The probability that the Fed will continue to raise interest rates in January 2024 has now dropped to 25%, compared to about 40% previously.
The FED's announcement caused the stock market to increase sharply. In the trading session on November 2, global stock indexes were filled with green. At the end of the session at the New York trading market, the Dow Jones Industrial Average increased by 221.71 points (0.67%) to 33,274 points, the S&P 500 increased by 44.06 points (1.05%) to 4,237 points, while the Nasdaq technology index increased by 210.23 points (1.64%) to 13,061.47 points. The European STOXX 600 stock index increased by 0.67%, the global MSCI stock index increased by 0.94%.
Gold demand falls
Meanwhile, spot gold fell 0.3% to $1,976.39 an ounce. US gold futures also fell 0.3% to $1,987.50 an ounce. Spot gold hit $2,009.29 an ounce last week as investors sought refuge in the precious metal amid the Middle East conflict.
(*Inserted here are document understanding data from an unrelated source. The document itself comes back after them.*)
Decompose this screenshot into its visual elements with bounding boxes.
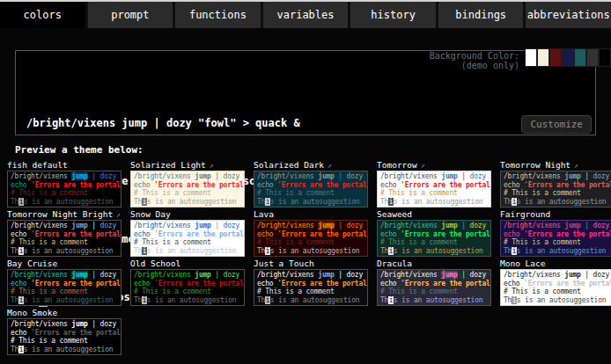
theme-sample-line-4: This is an autosuggestion xyxy=(11,296,118,305)
background-color-swatch[interactable] xyxy=(549,48,562,67)
theme-card[interactable]: /bright/vixens jump | dozy "fowl" > quac… xyxy=(377,269,491,306)
theme-sample-line-1: /bright/vixens jump | dozy "fowl" > quac… xyxy=(380,222,488,230)
tab-prompt[interactable]: prompt xyxy=(88,2,173,28)
theme-sample-line-3: # This is a comment xyxy=(504,189,611,198)
theme-cell: Solarized Dark↗ /bright/vixens jump | do… xyxy=(254,160,368,209)
external-link-icon[interactable]: ↗ xyxy=(328,162,332,170)
theme-card[interactable]: /bright/vixens jump | dozy "fowl" > quac… xyxy=(254,269,368,306)
theme-sample-line-1: /bright/vixens jump | dozy "fowl" > quac… xyxy=(11,320,118,329)
theme-name: fish default↗ xyxy=(7,160,121,171)
tab-label: variables xyxy=(277,9,335,21)
theme-sample-line-2: echo 'Errors are the portals to discover… xyxy=(504,280,611,288)
theme-card[interactable]: /bright/vixens jump | dozy "fowl" > quac… xyxy=(500,220,611,257)
theme-sample-line-2: echo 'Errors are the portals to discover… xyxy=(134,181,241,190)
theme-card[interactable]: /bright/vixens jump | dozy "fowl" > quac… xyxy=(377,171,491,207)
preview-theme-heading: Preview a theme below: xyxy=(15,144,144,156)
external-link-icon[interactable]: ↗ xyxy=(210,162,214,170)
external-link-icon[interactable]: ↗ xyxy=(574,162,578,170)
tab-history[interactable]: history xyxy=(350,2,436,28)
theme-sample-line-2: echo 'Errors are the portals to discover… xyxy=(504,181,611,190)
theme-name: Solarized Light↗ xyxy=(130,160,245,171)
theme-sample-line-4: This is an autosuggestion xyxy=(257,296,364,305)
theme-sample-line-2: echo 'Errors are the portals to discover… xyxy=(504,230,611,239)
theme-sample-line-2: echo 'Errors are the portals to discover… xyxy=(11,230,118,239)
theme-sample-line-2: echo 'Errors are the portals to discover… xyxy=(257,230,364,239)
theme-card[interactable]: /bright/vixens jump | dozy "fowl" > quac… xyxy=(130,171,245,207)
theme-card[interactable]: /bright/vixens jump | dozy "fowl" > quac… xyxy=(500,269,611,306)
theme-sample-line-1: /bright/vixens jump | dozy "fowl" > quac… xyxy=(134,222,241,230)
external-link-icon[interactable]: ↗ xyxy=(421,162,425,170)
tab-label: bindings xyxy=(455,9,506,21)
theme-name: Snow Day↗ xyxy=(130,209,245,220)
theme-sample-line-4: This is an autosuggestion xyxy=(134,296,241,305)
background-color-swatch[interactable] xyxy=(537,48,549,67)
theme-sample-line-2: echo 'Errors are the portals to discover… xyxy=(11,181,118,190)
theme-sample-line-2: echo 'Errors are the portals to discover… xyxy=(134,230,241,239)
theme-sample-line-1: /bright/vixens jump | dozy "fowl" > quac… xyxy=(134,172,241,181)
theme-cell: fish default↗ /bright/vixens jump | dozy… xyxy=(7,160,121,209)
theme-sample-line-3: # This is a comment xyxy=(380,189,488,198)
tab-bar: colorspromptfunctionsvariableshistorybin… xyxy=(0,2,611,28)
tab-label: colors xyxy=(24,9,62,21)
theme-sample-line-3: # This is a comment xyxy=(504,238,611,247)
theme-sample-line-4: This is an autosuggestion xyxy=(11,247,118,256)
theme-cell: Tomorrow Night↗ /bright/vixens jump | do… xyxy=(500,160,611,209)
theme-card[interactable]: /bright/vixens jump | dozy "fowl" > quac… xyxy=(7,318,121,355)
theme-cell: Mono Smoke↗ /bright/vixens jump | dozy "… xyxy=(7,308,121,357)
background-color-swatch[interactable] xyxy=(574,48,586,67)
theme-sample-line-3: # This is a comment xyxy=(380,238,488,247)
theme-card[interactable]: /bright/vixens jump | dozy "fowl" > quac… xyxy=(7,171,121,207)
theme-cell: Lava↗ /bright/vixens jump | dozy "fowl" … xyxy=(254,209,368,258)
theme-sample-line-4: This is an autosuggestion xyxy=(504,198,611,207)
background-color-swatch[interactable] xyxy=(586,48,599,67)
tab-variables[interactable]: variables xyxy=(263,2,349,28)
tab-abbreviations[interactable]: abbreviations xyxy=(526,2,611,28)
theme-card[interactable]: /bright/vixens jump | dozy "fowl" > quac… xyxy=(7,220,121,257)
theme-sample-line-3: # This is a comment xyxy=(134,288,241,296)
theme-cell: Old School↗ /bright/vixens jump | dozy "… xyxy=(130,258,245,308)
theme-name: Tomorrow Night Bright↗ xyxy=(7,209,121,220)
theme-card[interactable]: /bright/vixens jump | dozy "fowl" > quac… xyxy=(377,220,491,257)
theme-sample-line-3: # This is a comment xyxy=(11,189,118,198)
external-link-icon[interactable]: ↗ xyxy=(116,211,121,219)
tab-label: prompt xyxy=(111,9,149,21)
tab-bindings[interactable]: bindings xyxy=(438,2,524,28)
theme-sample-line-1: /bright/vixens jump | dozy "fowl" > quac… xyxy=(11,172,118,181)
theme-name: Tomorrow Night↗ xyxy=(500,160,611,171)
theme-sample-line-2: echo 'Errors are the portals to discover… xyxy=(11,280,118,288)
theme-sample-line-4: This is an autosuggestion xyxy=(11,346,118,354)
theme-card[interactable]: /bright/vixens jump | dozy "fowl" > quac… xyxy=(130,220,245,257)
customize-button[interactable]: Customize xyxy=(521,115,592,134)
background-color-swatch[interactable] xyxy=(525,48,537,67)
theme-sample-line-4: This is an autosuggestion xyxy=(380,296,488,305)
tab-colors[interactable]: colors xyxy=(0,2,85,28)
theme-sample-line-3: # This is a comment xyxy=(504,288,611,296)
theme-card[interactable]: /bright/vixens jump | dozy "fowl" > quac… xyxy=(254,171,368,207)
theme-cell: Seaweed↗ /bright/vixens jump | dozy "fow… xyxy=(377,209,491,258)
background-color-label: Background Color: (demo only) xyxy=(430,51,519,70)
theme-name: Seaweed↗ xyxy=(377,209,491,220)
theme-sample-line-1: /bright/vixens jump | dozy "fowl" > quac… xyxy=(257,271,364,280)
theme-sample-line-1: /bright/vixens jump | dozy "fowl" > quac… xyxy=(257,172,364,181)
theme-card[interactable]: /bright/vixens jump | dozy "fowl" > quac… xyxy=(130,269,245,306)
theme-sample-line-4: This is an autosuggestion xyxy=(380,198,488,207)
theme-sample-line-4: This is an autosuggestion xyxy=(134,247,241,256)
theme-sample-line-2: echo 'Errors are the portals to discover… xyxy=(380,230,488,239)
background-color-swatch[interactable] xyxy=(562,48,574,67)
theme-sample-line-4: This is an autosuggestion xyxy=(504,247,611,256)
theme-sample-line-2: echo 'Errors are the portals to discover… xyxy=(380,280,488,288)
theme-sample-line-3: # This is a comment xyxy=(257,288,364,296)
theme-cell: Tomorrow Night Bright↗ /bright/vixens ju… xyxy=(7,209,121,258)
theme-sample-line-1: /bright/vixens jump | dozy "fowl" > quac… xyxy=(11,222,118,230)
theme-sample-line-4: This is an autosuggestion xyxy=(257,247,364,256)
theme-card[interactable]: /bright/vixens jump | dozy "fowl" > quac… xyxy=(500,171,611,207)
theme-sample-line-1: /bright/vixens jump | dozy "fowl" > quac… xyxy=(504,222,611,230)
background-color-swatch[interactable] xyxy=(599,48,611,67)
theme-sample-line-3: # This is a comment xyxy=(257,238,364,247)
theme-sample-line-4: This is an autosuggestion xyxy=(380,247,488,256)
theme-card[interactable]: /bright/vixens jump | dozy "fowl" > quac… xyxy=(7,269,121,306)
background-color-label-line1: Background Color: xyxy=(430,51,519,61)
tab-functions[interactable]: functions xyxy=(175,2,261,28)
theme-name: Lava↗ xyxy=(254,209,368,220)
theme-card[interactable]: /bright/vixens jump | dozy "fowl" > quac… xyxy=(254,220,368,257)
This was the first time gold prices crossed the important $2,000 an ounce mark since mid-May.
The World Gold Council (WGC) quarterly gold demand trends report showed that global gold demand, excluding over-the-counter (OTC), or off-exchange, trading, fell 6% in the third quarter as central bank purchases fell below last year's record high and jewelers' purchases fell.
However, gold demand in the third quarter was still 1,147.5 tonnes, 8% higher than the five-year average. Between January and September this year, central banks bought 800 tonnes of gold, the highest level of purchases in the same period since 2000.